Solt Illés, Tikk Domonkos, Gál Viktor, Kardkovács Zsolt T
Department of Media Informatics and Telematics, Budapest University of Technology and Economics, Budapest, Hungary.
J Am Med Inform Assoc. 2009 Jul-Aug;16(4):580-4. doi: 10.1197/jamia.M3087. Epub 2009 Apr 23.
OBJECTIVE Automated and disease-specific classification of textual clinical discharge summaries is of great importance in human life science, as it helps physicians to make medical studies by providing statistically relevant data for analysis. This can be further facilitated if, at the labeling of discharge summaries, semantic labels are also extracted from text, such as whether a given disease is present, absent, questionable in a patient, or is unmentioned in the document. The authors present a classification technique that successfully solves the semantic classification task. DESIGN The authors introduce a context-aware rule-based semantic classification technique for use on clinical discharge summaries. The classification is performed in subsequent steps. First, some misleading parts are removed from the text; then the text is partitioned into positive, negative, and uncertain context segments, then a sequence of binary classifiers is applied to assign the appropriate semantic labels. Measurement For evaluation the authors used the documents of the i2b2 Obesity Challenge and adopted its evaluation measures: F(1)-macro and F(1)-micro for measurements. RESULTS On the two subtasks of the Obesity Challenge (textual and intuitive classification) the system performed very well, and achieved a F(1)-macro = 0.80 for the textual and F(1)-macro = 0.67 for the intuitive tasks, and obtained second place at the textual and first place at the intuitive subtasks of the challenge. CONCLUSIONS The authors show in the paper that a simple rule-based classifier can tackle the semantic classification task more successfully than machine learning techniques, if the training data are limited and some semantic labels are very sparse.

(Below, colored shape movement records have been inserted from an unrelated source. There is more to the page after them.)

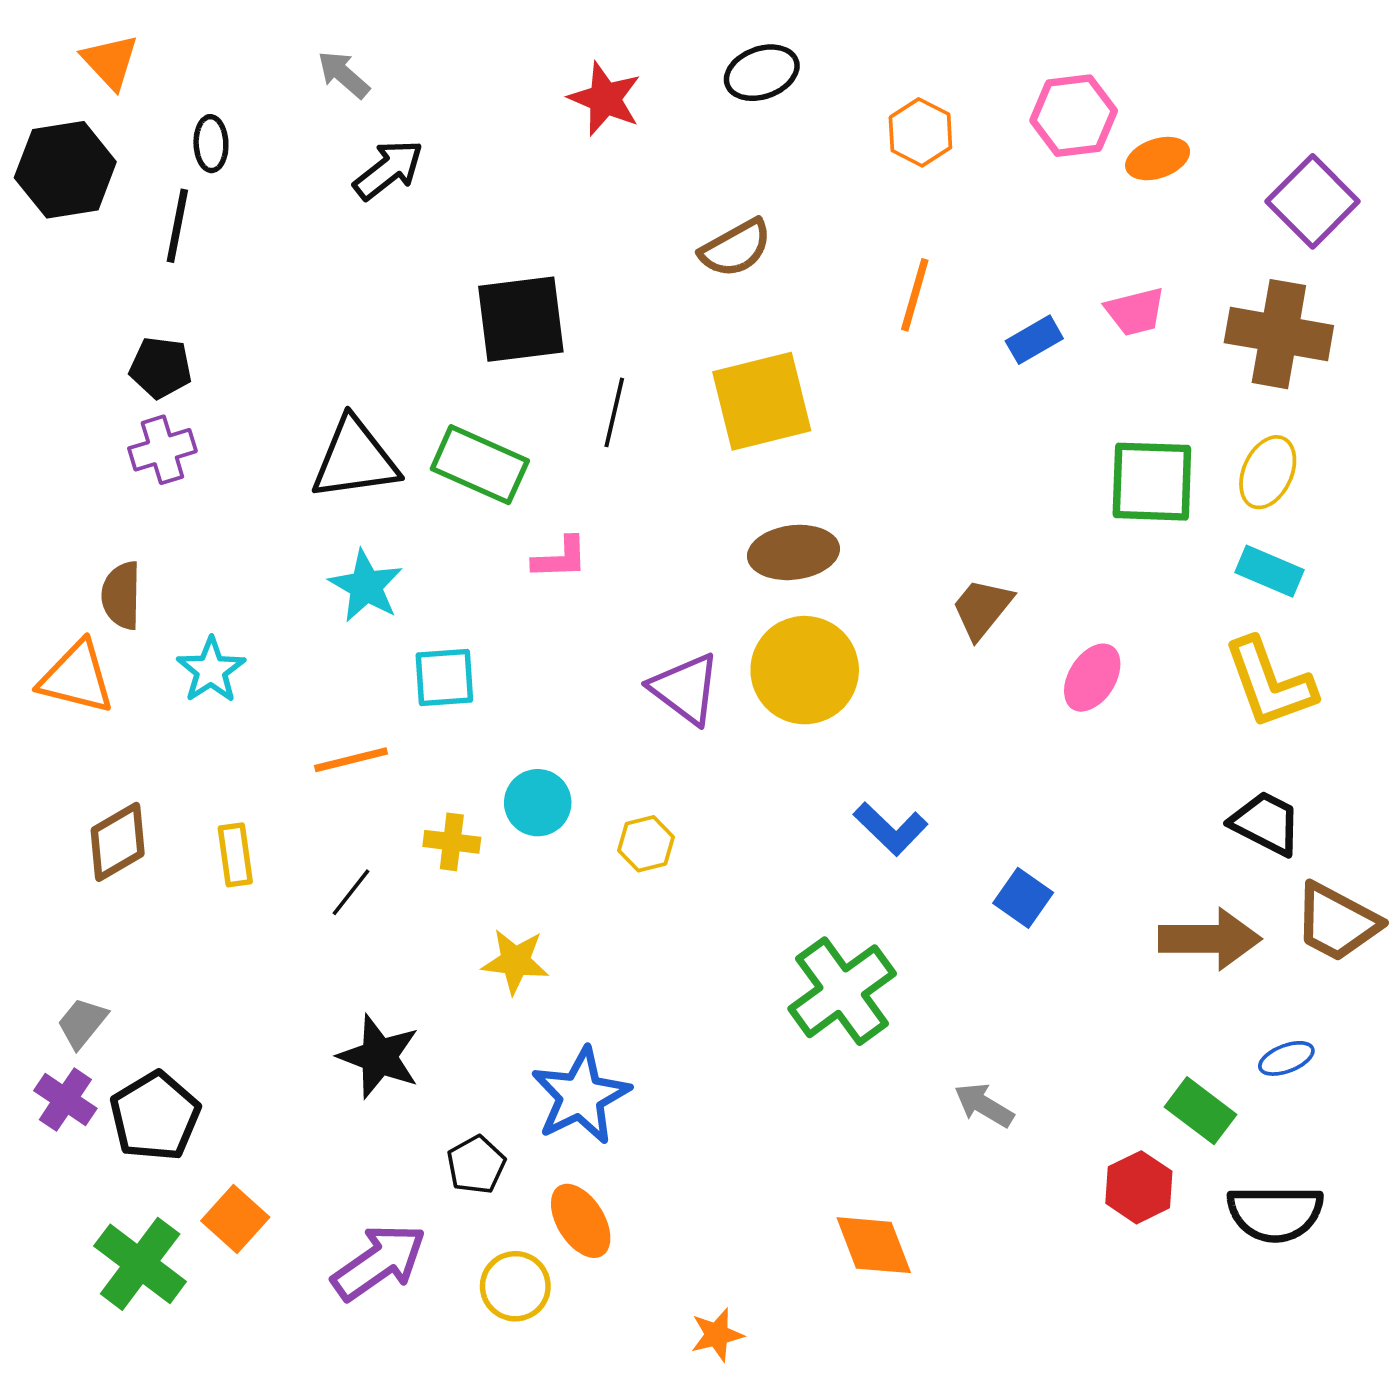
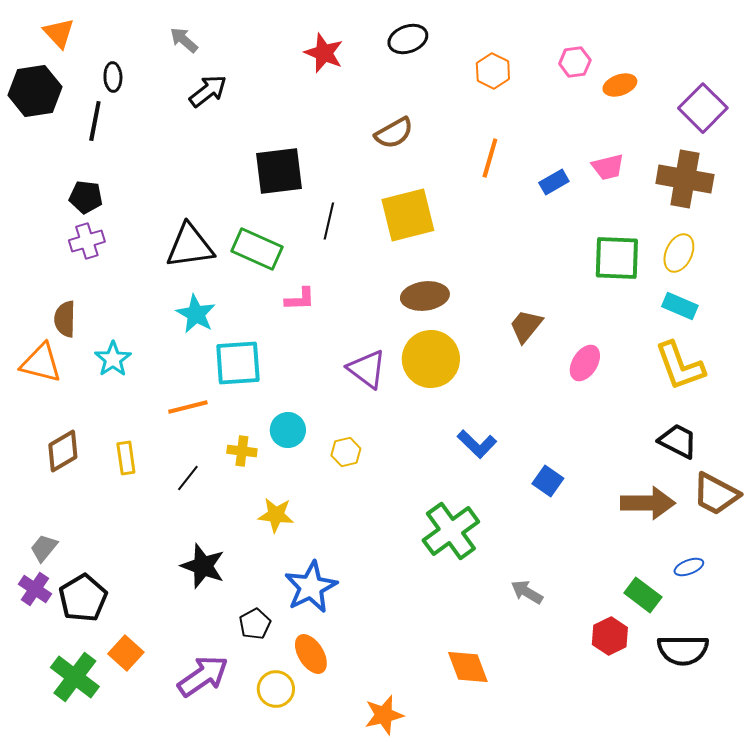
pink hexagon: (1074, 116) -> (575, 62), size x0.7
cyan square: (444, 678) -> (238, 363), size x1.4
orange star: (717, 1335) -> (384, 715), size x1.4

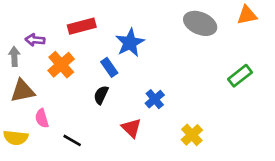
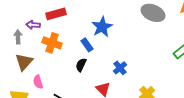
red rectangle: (82, 26) -> (56, 14), moved
orange cross: (61, 65) -> (52, 43), turned -30
brown triangle: (23, 91) -> (24, 62), turned -36

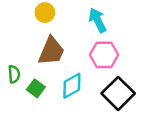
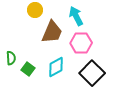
brown trapezoid: (51, 51) -> (52, 32), moved

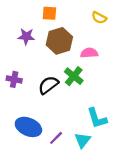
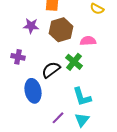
purple cross: (14, 79) -> (18, 57), moved
cyan L-shape: (97, 118) -> (82, 97), moved
blue ellipse: (28, 127) -> (33, 91), moved, turned 55

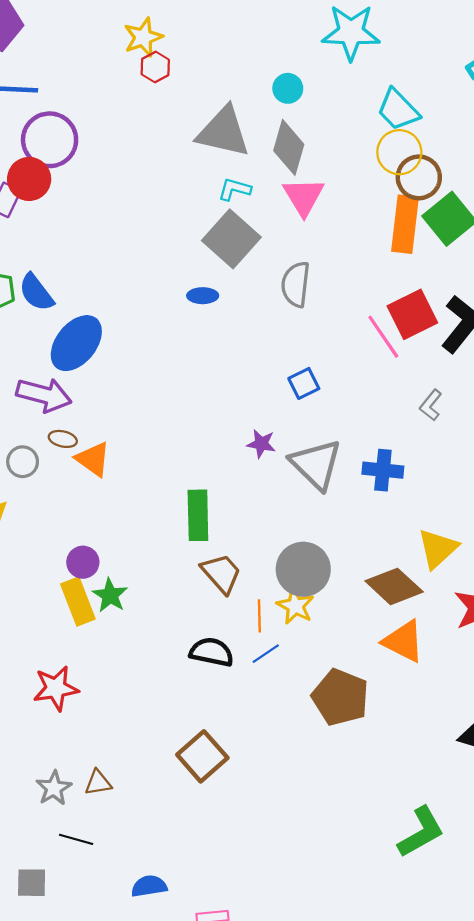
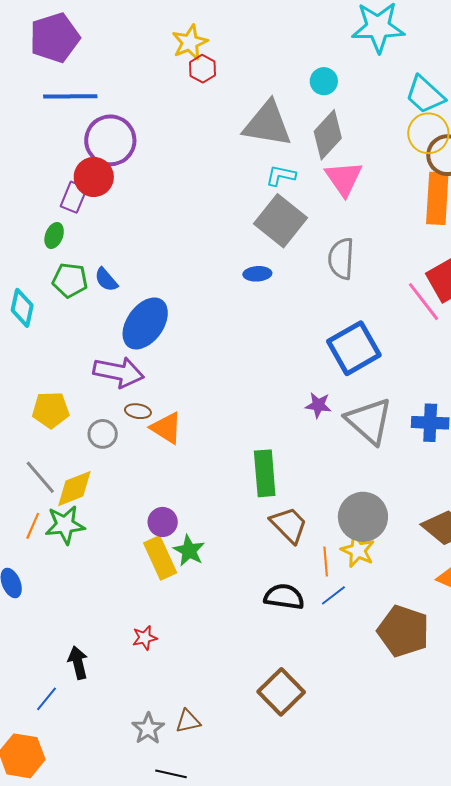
gray diamond: (289, 147) -> (328, 135), turned 30
blue semicircle: (36, 292) -> (106, 280), size x0.7
blue square: (304, 383) -> (354, 348), size x1.8
red star: (56, 688) -> (145, 638), size x0.6

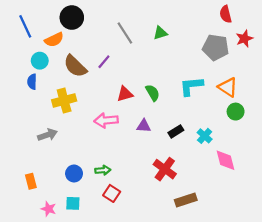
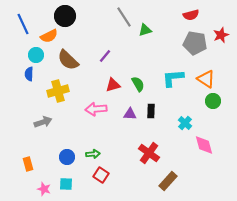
red semicircle: (226, 14) -> (191, 15), moved, turned -91
gray line: (125, 33) -> (124, 17), moved
purple line: (104, 62) -> (105, 56), moved
black rectangle: (176, 131) -> (151, 111), moved, turned -56
brown rectangle: (186, 200) -> (168, 181), turned -30

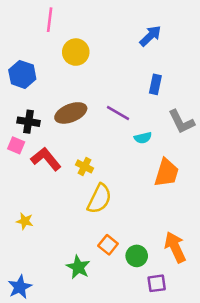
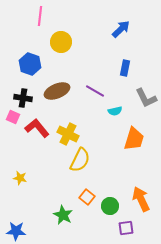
blue hexagon: (22, 74) -> (30, 64), moved
yellow cross: (84, 166) -> (68, 134), size x1.5
blue star: (20, 287) -> (16, 231), turned 30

目的 文本临床出院小结的自动且针对疾病的分类在人类生命科学中极为重要,因为它通过提供具有统计相关性的数据进行分析,帮助医生开展医学研究。如果在出院小结标注时,还能从文本中提取语义标签,比如患者是否患有某种特定疾病、未患、情况存疑或文档中未提及,这将进一步推动相关工作。作者提出了一种成功解决语义分类任务的分类技术。

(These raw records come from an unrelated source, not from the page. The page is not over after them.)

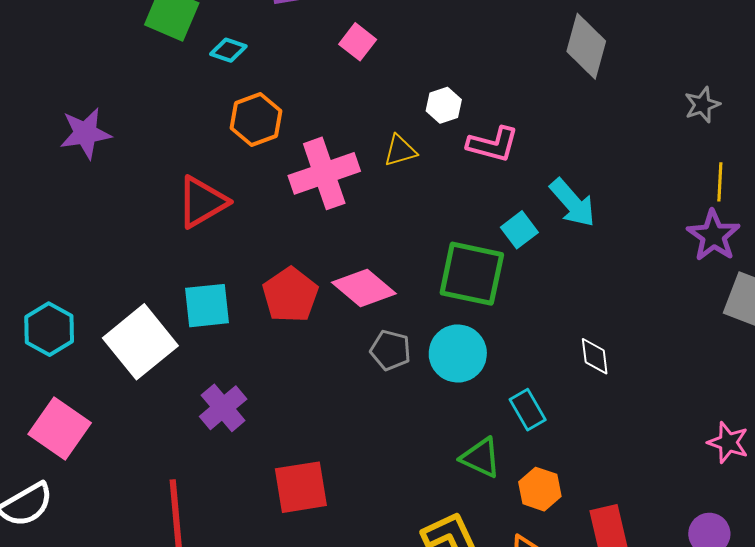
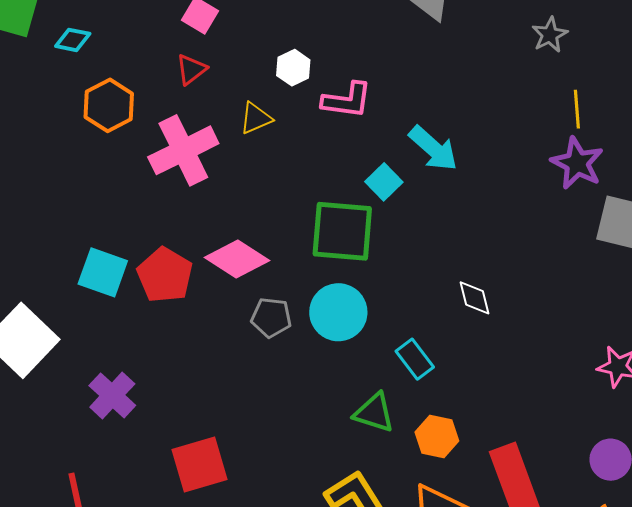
red triangle: (202, 202) -> (191, 69), moved, size x0.6
cyan square: (207, 306) -> (103, 272), moved, turned 33

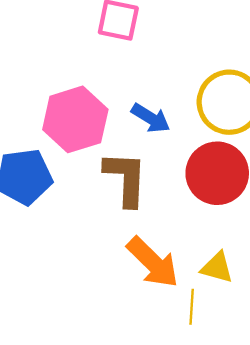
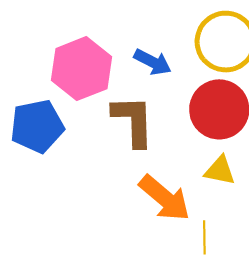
yellow triangle: (217, 268) -> (220, 170), moved

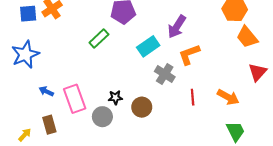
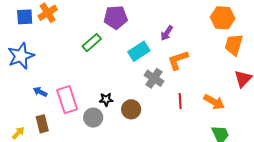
purple arrow: (177, 27) -> (167, 33), size x0.7
orange trapezoid: (247, 37) -> (234, 45), turned 55

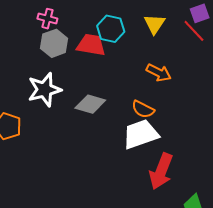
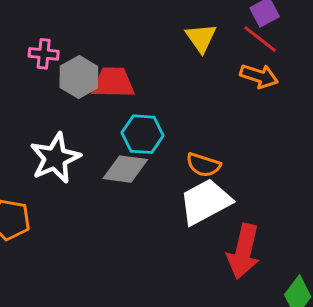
cyan hexagon: (111, 29) -> (143, 134), moved
gray hexagon: (54, 43) -> (79, 77), moved
orange arrow: (159, 73) -> (259, 76), moved

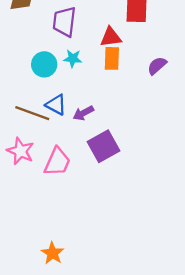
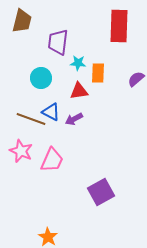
red triangle: (111, 37) -> (79, 91), moved
cyan star: (73, 58) -> (78, 63), moved
purple square: (104, 146) -> (101, 192), moved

设计 作者引入了一种基于上下文感知规则的语义分类技术,用于临床出院小结。分类分后续几个步骤进行。首先,从文本中去除一些误导性部分;然后将文本划分为正、负和不确定上下文片段,接着应用一系列二元分类器来分配适当的语义标签。
测量 为进行评估,作者使用了i2b2肥胖挑战的文档并采用其评估指标:用于测量的F(1)-宏和F(1)-微。
结果 在肥胖挑战的两个子任务(文本分类和直观分类)上,该系统表现出色,在文本分类任务中F(1)-宏 = 0.80,在直观任务中F(1)-宏 = 0.67,在挑战的文本子任务中获得第二名,在直观子任务中获得第一名。
结论 作者在论文中表明,如果训练数据有限且一些语义标签非常稀疏,那么一个简单的基于规则的分类器比机器学习技术能更成功地处理语义分类任务。